*Dataset:*
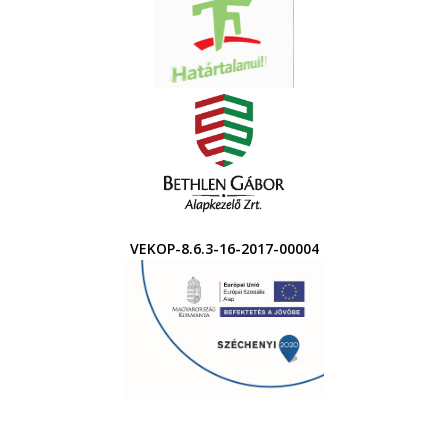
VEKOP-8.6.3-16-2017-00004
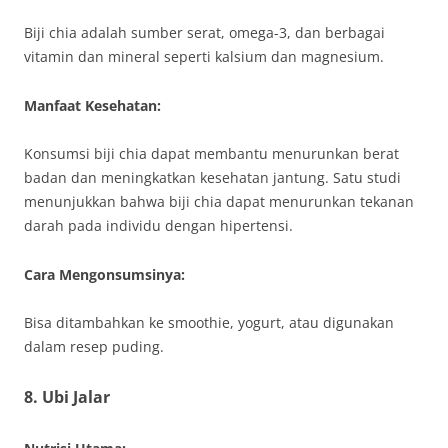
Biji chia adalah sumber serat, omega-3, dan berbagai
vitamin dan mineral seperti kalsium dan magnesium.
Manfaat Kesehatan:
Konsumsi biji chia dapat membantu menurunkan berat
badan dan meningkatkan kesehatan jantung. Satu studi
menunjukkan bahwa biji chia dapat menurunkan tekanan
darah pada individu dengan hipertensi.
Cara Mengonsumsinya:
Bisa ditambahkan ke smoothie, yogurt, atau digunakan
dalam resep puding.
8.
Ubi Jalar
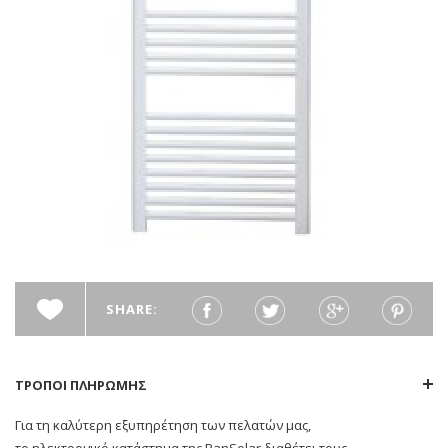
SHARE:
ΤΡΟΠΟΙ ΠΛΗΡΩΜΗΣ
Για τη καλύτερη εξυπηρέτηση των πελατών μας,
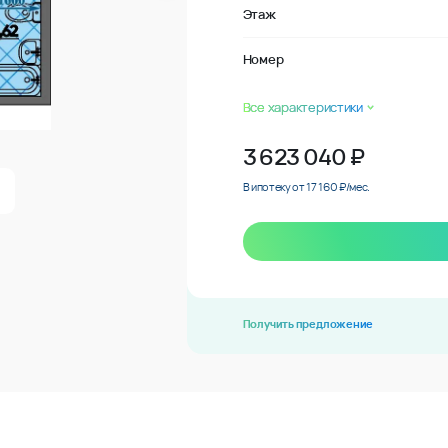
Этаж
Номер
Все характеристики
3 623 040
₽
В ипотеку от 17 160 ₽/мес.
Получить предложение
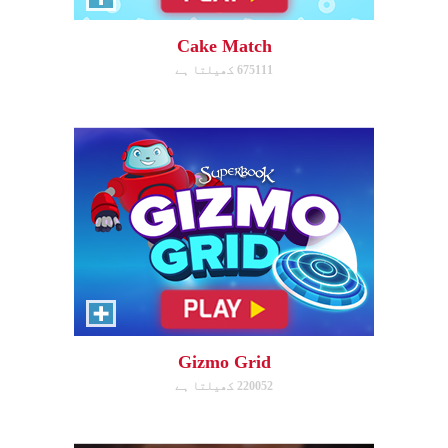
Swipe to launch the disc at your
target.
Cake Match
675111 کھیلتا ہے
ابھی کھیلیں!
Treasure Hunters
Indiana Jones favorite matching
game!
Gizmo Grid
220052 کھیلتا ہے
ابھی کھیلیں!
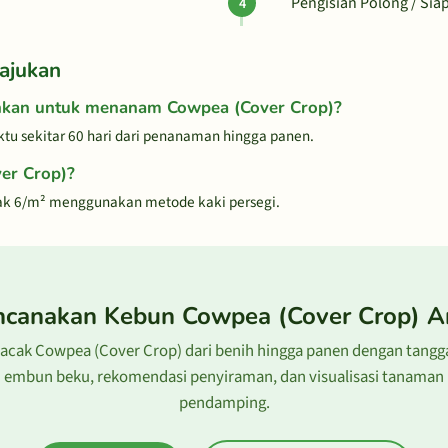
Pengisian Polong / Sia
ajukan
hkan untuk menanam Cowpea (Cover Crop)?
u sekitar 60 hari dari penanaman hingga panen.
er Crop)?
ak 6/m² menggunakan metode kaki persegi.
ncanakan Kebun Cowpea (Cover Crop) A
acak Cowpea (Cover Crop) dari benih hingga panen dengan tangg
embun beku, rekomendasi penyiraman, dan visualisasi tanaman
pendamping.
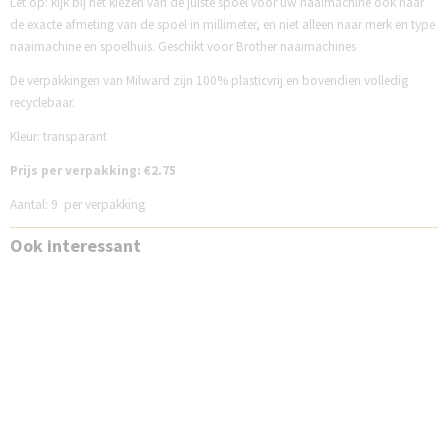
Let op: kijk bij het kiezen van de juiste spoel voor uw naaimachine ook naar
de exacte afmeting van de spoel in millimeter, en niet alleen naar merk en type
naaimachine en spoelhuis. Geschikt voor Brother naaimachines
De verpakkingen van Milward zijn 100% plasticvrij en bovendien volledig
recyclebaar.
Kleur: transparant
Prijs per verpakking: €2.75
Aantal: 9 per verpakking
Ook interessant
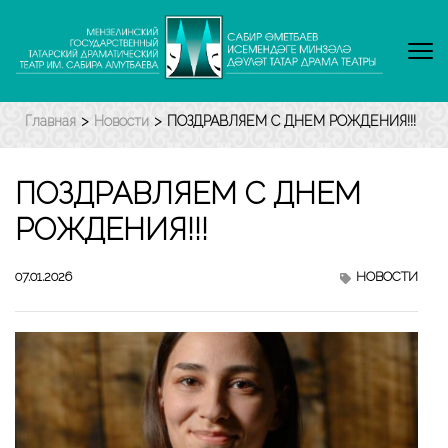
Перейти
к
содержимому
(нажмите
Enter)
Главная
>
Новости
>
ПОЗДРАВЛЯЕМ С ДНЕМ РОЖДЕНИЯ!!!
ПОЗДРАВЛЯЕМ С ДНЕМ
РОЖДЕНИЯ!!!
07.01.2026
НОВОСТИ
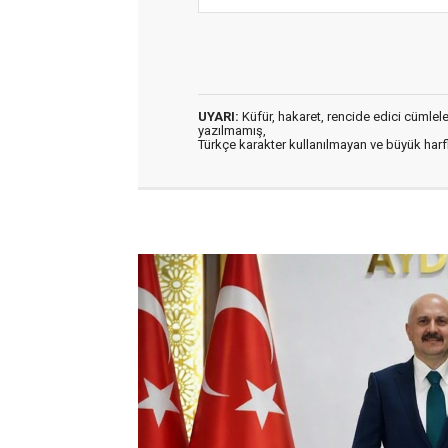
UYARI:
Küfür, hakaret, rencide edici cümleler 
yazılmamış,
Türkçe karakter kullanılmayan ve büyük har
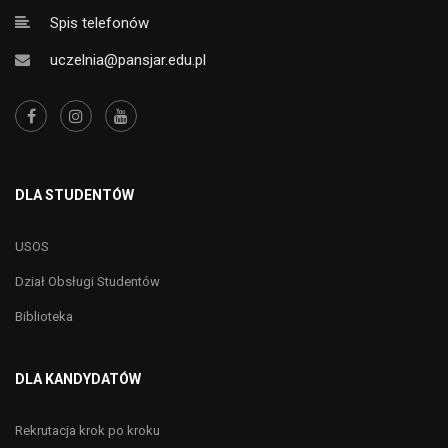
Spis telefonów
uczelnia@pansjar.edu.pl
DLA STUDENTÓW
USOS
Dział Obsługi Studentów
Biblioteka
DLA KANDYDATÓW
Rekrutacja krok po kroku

--

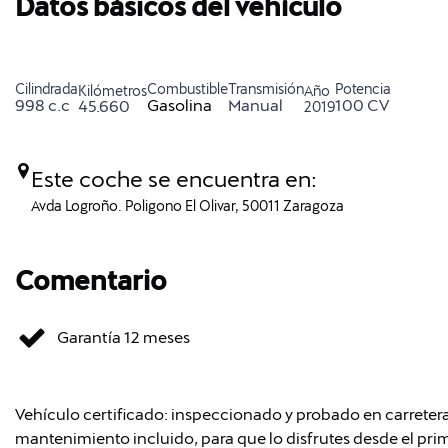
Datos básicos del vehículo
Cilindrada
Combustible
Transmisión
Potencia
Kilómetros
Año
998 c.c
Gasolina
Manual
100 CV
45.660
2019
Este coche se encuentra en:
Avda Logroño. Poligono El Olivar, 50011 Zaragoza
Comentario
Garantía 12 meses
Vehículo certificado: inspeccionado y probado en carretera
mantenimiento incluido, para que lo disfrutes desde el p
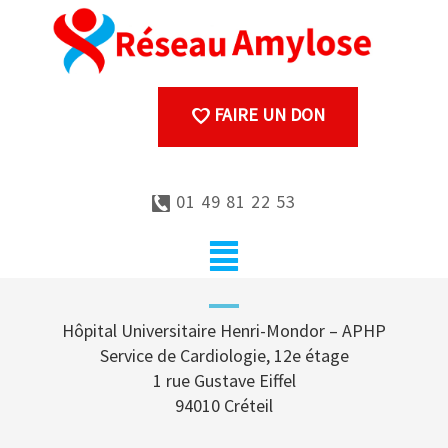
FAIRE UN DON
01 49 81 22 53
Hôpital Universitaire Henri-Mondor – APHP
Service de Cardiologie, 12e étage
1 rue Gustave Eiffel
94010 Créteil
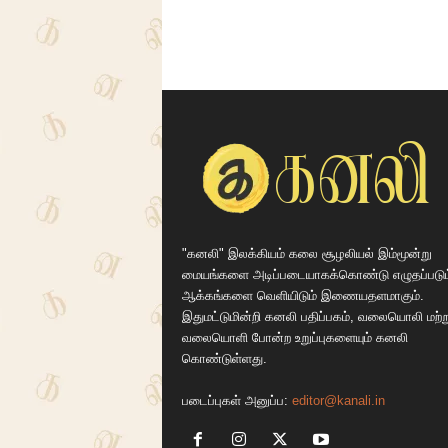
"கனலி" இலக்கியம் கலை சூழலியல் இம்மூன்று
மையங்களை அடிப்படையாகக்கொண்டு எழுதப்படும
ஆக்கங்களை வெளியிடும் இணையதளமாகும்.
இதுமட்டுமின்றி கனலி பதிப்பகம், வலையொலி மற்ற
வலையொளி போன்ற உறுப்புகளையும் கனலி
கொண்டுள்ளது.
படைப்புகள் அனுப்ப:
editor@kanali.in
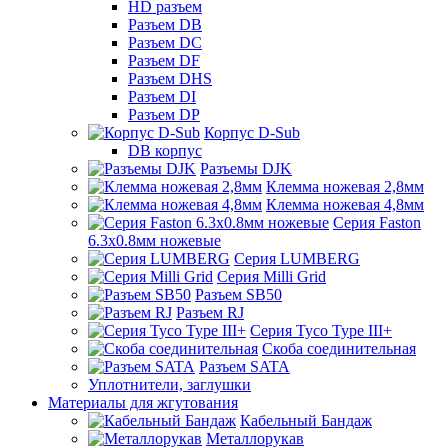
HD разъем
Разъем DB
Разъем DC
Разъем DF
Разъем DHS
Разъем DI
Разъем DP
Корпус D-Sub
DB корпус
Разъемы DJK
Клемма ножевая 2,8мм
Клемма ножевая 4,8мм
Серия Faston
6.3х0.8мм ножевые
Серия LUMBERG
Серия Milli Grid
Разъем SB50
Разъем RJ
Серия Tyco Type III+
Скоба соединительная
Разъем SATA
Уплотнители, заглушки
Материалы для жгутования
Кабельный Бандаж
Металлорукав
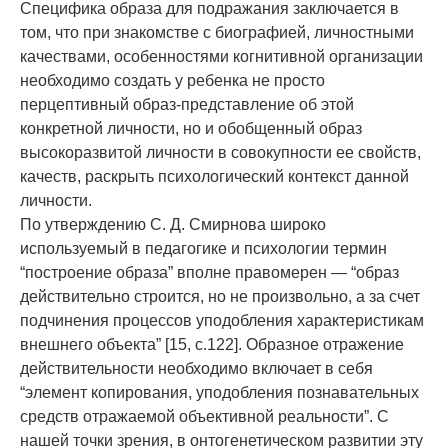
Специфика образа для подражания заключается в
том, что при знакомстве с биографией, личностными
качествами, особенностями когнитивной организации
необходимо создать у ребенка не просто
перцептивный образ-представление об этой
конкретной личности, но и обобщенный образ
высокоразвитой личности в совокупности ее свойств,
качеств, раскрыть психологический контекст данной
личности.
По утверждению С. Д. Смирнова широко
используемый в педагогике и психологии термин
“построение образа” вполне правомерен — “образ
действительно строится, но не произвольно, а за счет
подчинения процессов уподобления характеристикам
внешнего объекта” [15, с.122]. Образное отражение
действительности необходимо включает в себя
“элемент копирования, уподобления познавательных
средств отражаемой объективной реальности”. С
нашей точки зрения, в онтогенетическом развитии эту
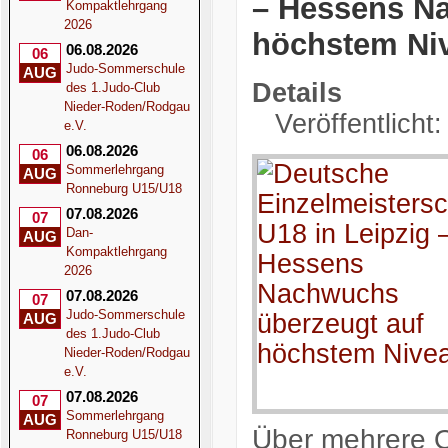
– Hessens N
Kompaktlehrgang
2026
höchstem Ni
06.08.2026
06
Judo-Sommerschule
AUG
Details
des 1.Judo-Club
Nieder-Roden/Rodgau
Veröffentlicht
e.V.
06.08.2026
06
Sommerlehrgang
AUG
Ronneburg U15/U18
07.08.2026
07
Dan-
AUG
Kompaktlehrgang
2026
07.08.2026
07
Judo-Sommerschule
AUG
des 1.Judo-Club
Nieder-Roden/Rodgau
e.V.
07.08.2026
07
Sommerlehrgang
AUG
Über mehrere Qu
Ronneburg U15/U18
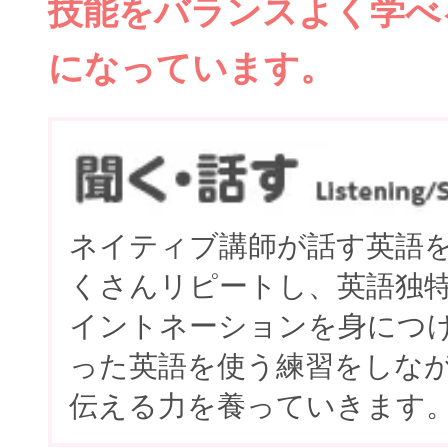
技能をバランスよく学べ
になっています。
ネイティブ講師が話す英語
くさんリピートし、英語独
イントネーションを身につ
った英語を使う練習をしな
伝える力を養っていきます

--

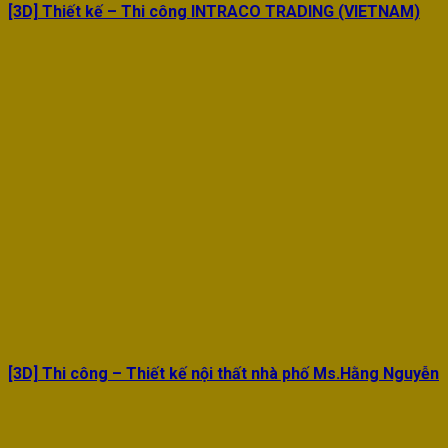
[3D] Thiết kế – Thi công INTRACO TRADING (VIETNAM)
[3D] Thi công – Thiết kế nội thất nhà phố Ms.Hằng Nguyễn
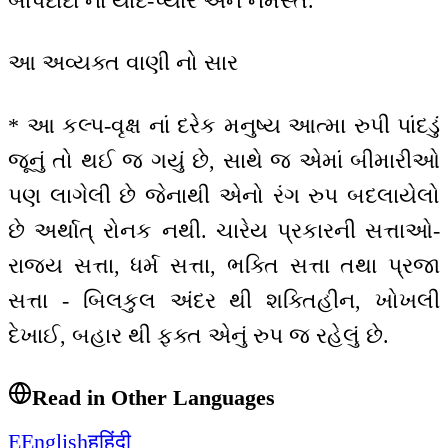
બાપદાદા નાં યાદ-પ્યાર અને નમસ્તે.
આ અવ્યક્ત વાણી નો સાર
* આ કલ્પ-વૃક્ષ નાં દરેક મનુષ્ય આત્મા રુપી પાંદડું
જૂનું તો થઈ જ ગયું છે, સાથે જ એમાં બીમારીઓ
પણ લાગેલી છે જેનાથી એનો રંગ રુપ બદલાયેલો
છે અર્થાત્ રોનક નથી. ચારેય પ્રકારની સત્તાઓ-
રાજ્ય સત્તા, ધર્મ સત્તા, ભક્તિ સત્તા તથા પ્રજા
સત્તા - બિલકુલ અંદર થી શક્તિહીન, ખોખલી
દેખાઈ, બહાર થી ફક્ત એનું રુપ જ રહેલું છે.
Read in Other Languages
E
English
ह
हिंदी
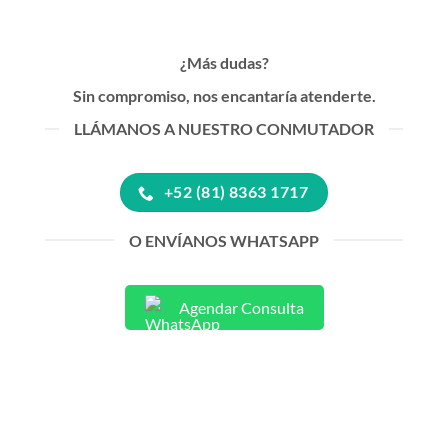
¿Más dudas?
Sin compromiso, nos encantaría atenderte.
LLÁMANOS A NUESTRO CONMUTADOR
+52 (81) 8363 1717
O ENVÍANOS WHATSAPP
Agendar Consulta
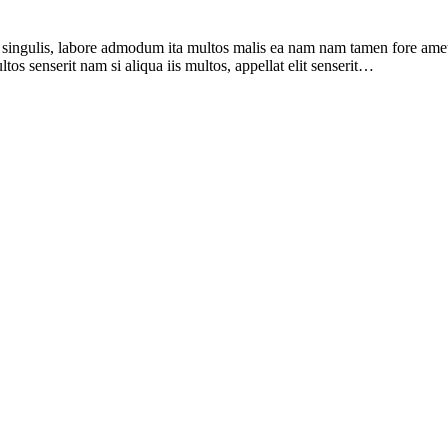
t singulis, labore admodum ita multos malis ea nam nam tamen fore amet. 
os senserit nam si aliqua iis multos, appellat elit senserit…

*What the exercise asks:* Search the material above for "multos". Pull out each line where it shows up.

*Exercise output:*
t singulis, labore admodum ita multos malis ea nam nam tamen fore amet. 
os senserit nam si aliqua iis multos, appellat elit senserit…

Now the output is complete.